Operations 6 min read

Mastering Sparse Files on Linux: Detect, Compress, and Transfer Huge Logs Efficiently

Learn how to recognize Linux sparse files, use commands like du, ls, tar, and find to accurately assess their true disk usage, and efficiently copy or compress massive log files without consuming unnecessary space.

Efficient Ops

Jun 29, 2022

Mastering Sparse Files on Linux: Detect, Compress, and Transfer Huge Logs Efficiently

Yesterday a developer asked me to retrieve a log file. The server showed the log size as 9.0G, and after compression it became 744M, which seemed reasonable. However, later the developer claimed the log was actually 100G.

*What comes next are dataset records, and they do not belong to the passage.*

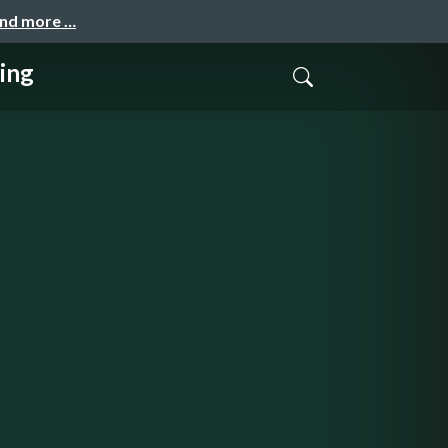
and more …
ing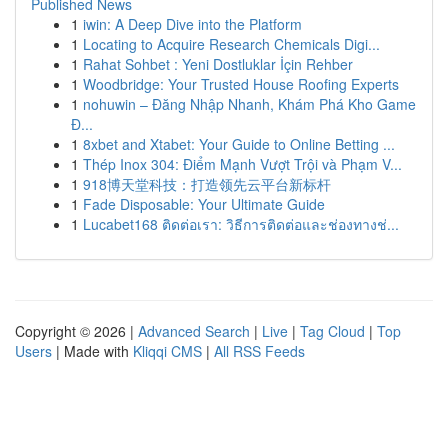
Published News
1
iwin: A Deep Dive into the Platform
1
Locating to Acquire Research Chemicals Digi...
1
Rahat Sohbet : Yeni Dostluklar İçin Rehber
1
Woodbridge: Your Trusted House Roofing Experts
1
nohuwin – Đăng Nhập Nhanh, Khám Phá Kho Game
Đ...
1
8xbet and Xtabet: Your Guide to Online Betting ...
1
Thép Inox 304: Điểm Mạnh Vượt Trội và Phạm V...
1
918博天堂科技：打造领先云平台新标杆
1
Fade Disposable: Your Ultimate Guide
1
Lucabet168 ติดต่อเรา: วิธีการติดต่อและช่องทางช่...
Copyright © 2026 |
Advanced Search
|
Live
|
Tag Cloud
|
Top
Users
| Made with
Kliqqi CMS
|
All RSS Feeds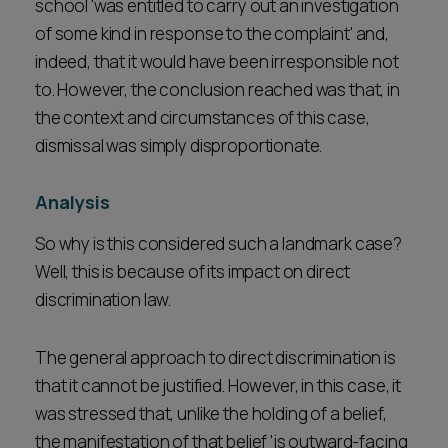
school 'was entitled to carry out an investigation
of some kind in response to the complaint' and,
indeed, that it would have been irresponsible not
to. However, the conclusion reached was that, in
the context and circumstances of this case,
dismissal was simply disproportionate.
Analysis
So why is this considered such a landmark case?
Well, this is because of its impact on direct
discrimination law.
The general approach to direct discrimination is
that it cannot be justified. However, in this case, it
was stressed that, unlike the holding of a belief,
the manifestation of that belief 'is outward-facing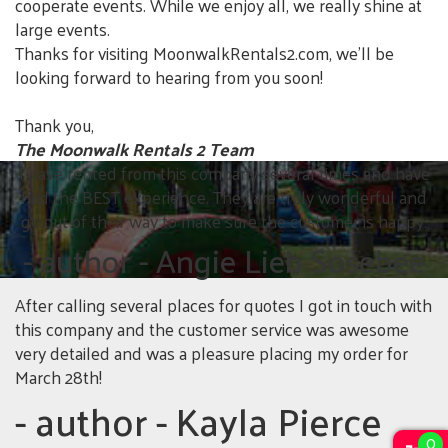
cooperate events. While we enjoy all, we really shine at
large events.
Thanks for visiting MoonwalkRentals2.com, we'll be
looking forward to hearing from you soon!
Thank you,
The Moonwalk Rentals 2 Team
I have rented from this company several times and have
had the BEST experience. They are truly wonderful and
go out of their way to make sure the customer is happy.
- author
- Angie Lieb Sosebee
After calling several places for quotes I got in touch with
this company and the customer service was awesome
very detailed and was a pleasure placing my order for
March 28th!
- author
- Kayla Pierce
0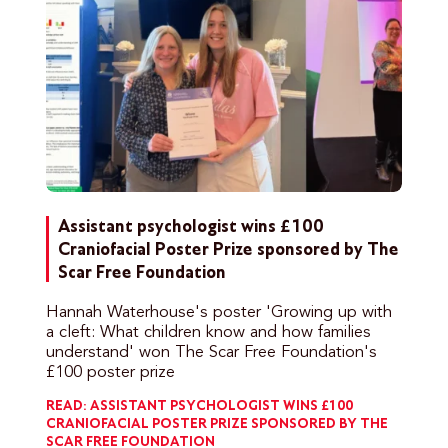
Assistant psychologist wins £100
Craniofacial Poster Prize sponsored by The
Scar Free Foundation
Hannah Waterhouse's poster 'Growing up with
a cleft: What children know and how families
understand' won The Scar Free Foundation's
£100 poster prize
READ: ASSISTANT PSYCHOLOGIST WINS £100
CRANIOFACIAL POSTER PRIZE SPONSORED BY THE
SCAR FREE FOUNDATION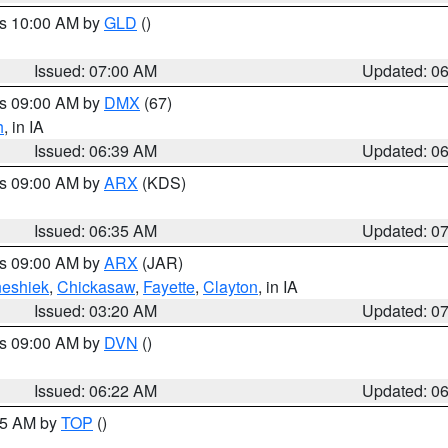
es 10:00 AM by
GLD
()
Issued: 07:00 AM
Updated: 0
es 09:00 AM by
DMX
(67)
h
, in IA
Issued: 06:39 AM
Updated: 0
es 09:00 AM by
ARX
(KDS)
Issued: 06:35 AM
Updated: 0
es 09:00 AM by
ARX
(JAR)
eshiek
,
Chickasaw
,
Fayette
,
Clayton
, in IA
Issued: 03:20 AM
Updated: 0
es 09:00 AM by
DVN
()
Issued: 06:22 AM
Updated: 0
:45 AM by
TOP
()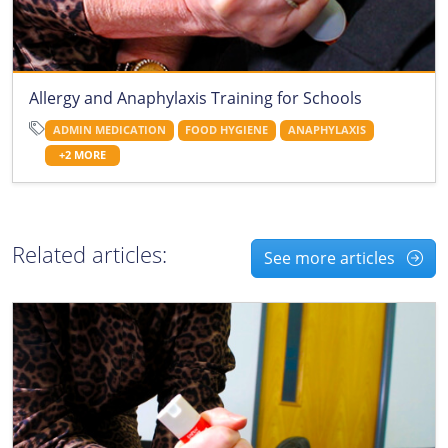
Allergy and Anaphylaxis Training for Schools
ADMIN MEDICATION
FOOD HYGIENE
ANAPHYLAXIS
+2 MORE
Related articles:
See more articles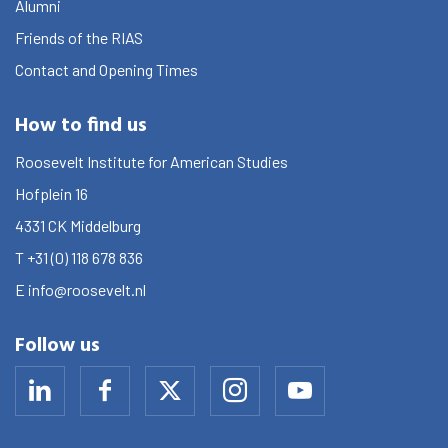
Alumni
Friends of the RIAS
Contact and Opening Times
How to find us
Roosevelt Institute for American Studies
Hofplein 16
4331 CK
Middelburg
T
+31 (0) 118 678 836
E
info@roosevelt.nl
Follow us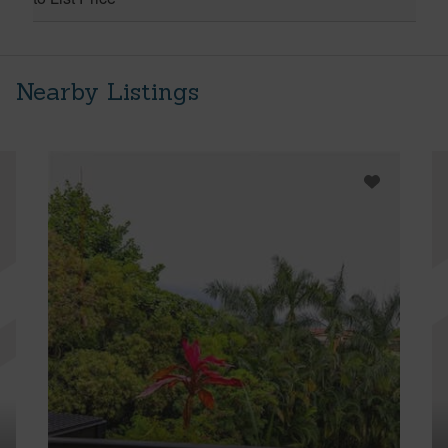
Nearby Listings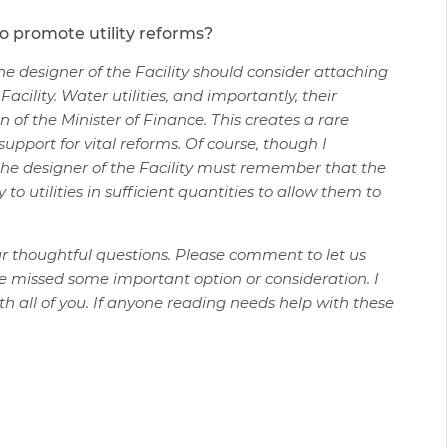
to promote utility reforms?
 the designer of the Facility should consider attaching
cility. Water utilities, and importantly, their
on of the Minister of Finance. This creates a rare
upport for vital reforms. Of course, though I
he designer of the Facility must remember that the
o utilities in sufficient quantities to allow them to
our thoughtful questions. Please comment to let us
e missed some important option or consideration. I
th all of you. If anyone reading needs help with these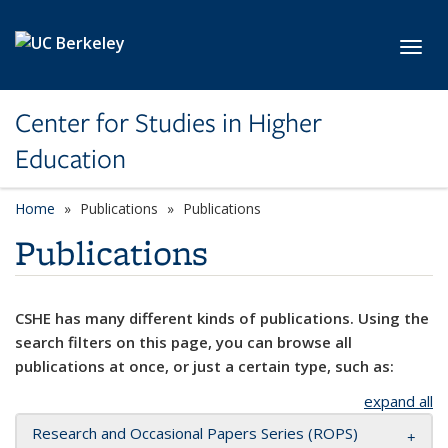
Skip to main content
Toggl
Center for Studies in Higher
Education
Home
Publications
Publications
Publications
CSHE has many different kinds of publications. Using the
search filters on this page, you can browse all
publications at once, or just a certain type, such as:
expand all
Research and Occasional Papers Series (ROPS)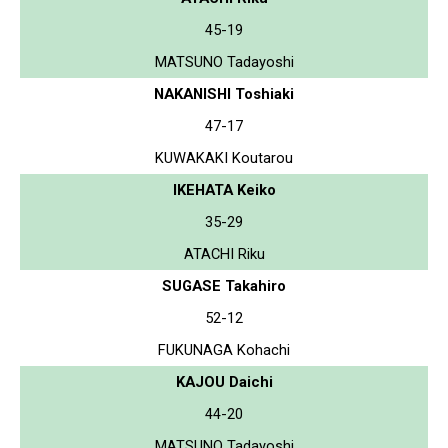
45-19
MATSUNO Tadayoshi
NAKANISHI Toshiaki
47-17
KUWAKAKI Koutarou
IKEHATA Keiko
35-29
ATACHI Riku
SUGASE Takahiro
52-12
FUKUNAGA Kohachi
KAJOU Daichi
44-20
MATSUNO Tadayoshi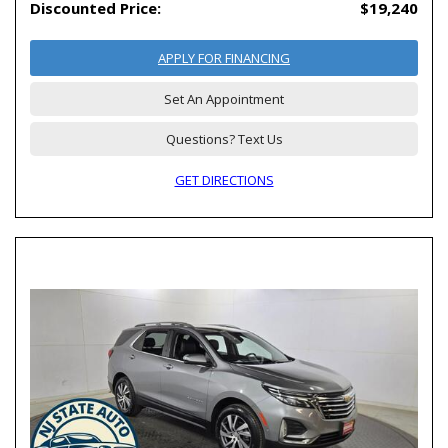
Discounted Price:
$19,240
APPLY FOR FINANCING
Set An Appointment
Questions? Text Us
GET DIRECTIONS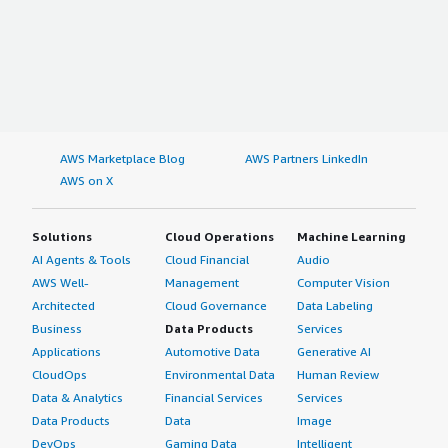
AWS Marketplace Blog
AWS Partners LinkedIn
AWS on X
Solutions
Cloud Operations
Machine Learning
AI Agents & Tools
Cloud Financial
Audio
AWS Well-
Management
Computer Vision
Architected
Cloud Governance
Data Labeling
Business
Data Products
Services
Applications
Automotive Data
Generative AI
CloudOps
Environmental Data
Human Review
Data & Analytics
Financial Services
Services
Data Products
Data
Image
DevOps
Gaming Data
Intelligent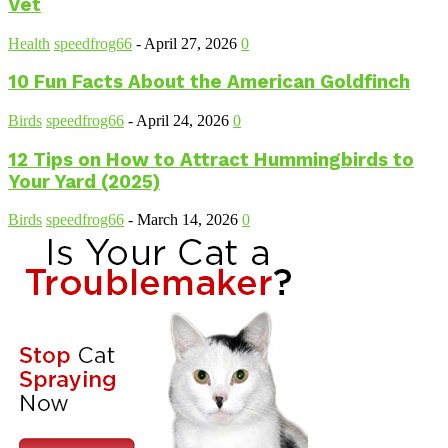
Vet
Health
speedfrog66
-
April 27, 2026
0
10 Fun Facts About the American Goldfinch
Birds
speedfrog66
-
April 24, 2026
0
12 Tips on How to Attract Hummingbirds to
Your Yard (2025)
Birds
speedfrog66
-
March 14, 2026
0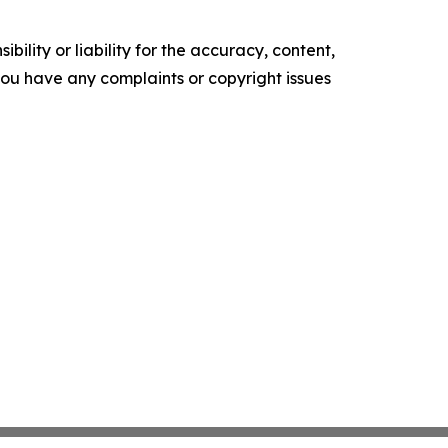
ility or liability for the accuracy, content,
f you have any complaints or copyright issues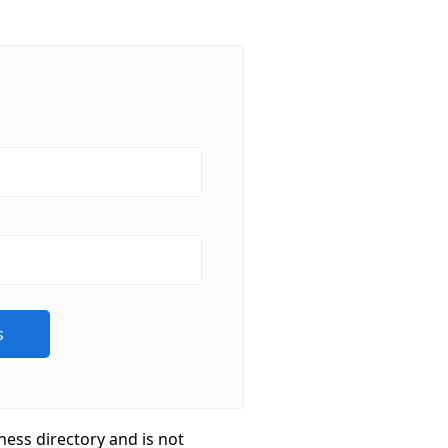
ness directory and is not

[root@xxxxx apps]# du -hs smartorder.log
9.0G smartorder.log

After compressing:

[root@xxxxx apps]# du -hs smartorder.log.tar.gz
744M smartorder.log.tar.gz

When I later checked the file size with ls using block size in gigabytes, it reported 103G:

[root@xxxxx apps]# ls -l --block-size=G smartorder.log
-rw-r--r-- 1 root root 103G Oct 21 09:00 smartorder.log

This discrepancy is due to the file being a sparse file, a feature of Unix-like and NTFS file systems that delays allocating disk space. Sparse files start without allocated data blocks; space is allocated only as data is written, growing in 64KB increments.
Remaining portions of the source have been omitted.